Requirement
Repeat verbatim the lines of the data below, beginning with the line containing "as categorias estabelecidas" and continuing to the end.

Provided records below:

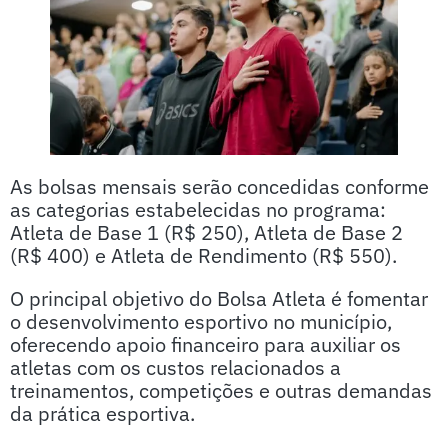
As bolsas mensais serão concedidas conforme
as categorias estabelecidas no programa:
Atleta de Base 1 (R$ 250), Atleta de Base 2
(R$ 400) e Atleta de Rendimento (R$ 550).
O principal objetivo do Bolsa Atleta é fomentar
o desenvolvimento esportivo no município,
oferecendo apoio financeiro para auxiliar os
atletas com os custos relacionados a
treinamentos, competições e outras demandas
da prática esportiva.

End of Provided records.

Solution
as categorias estabelecidas no programa:
Atleta de Base 1 (R$ 250), Atleta de Base 2
(R$ 400) e Atleta de Rendimento (R$ 550).
O principal objetivo do Bolsa Atleta é fomentar
o desenvolvimento esportivo no município,
oferecendo apoio financeiro para auxiliar os
atletas com os custos relacionados a
treinamentos, competições e outras demandas
da prática esportiva.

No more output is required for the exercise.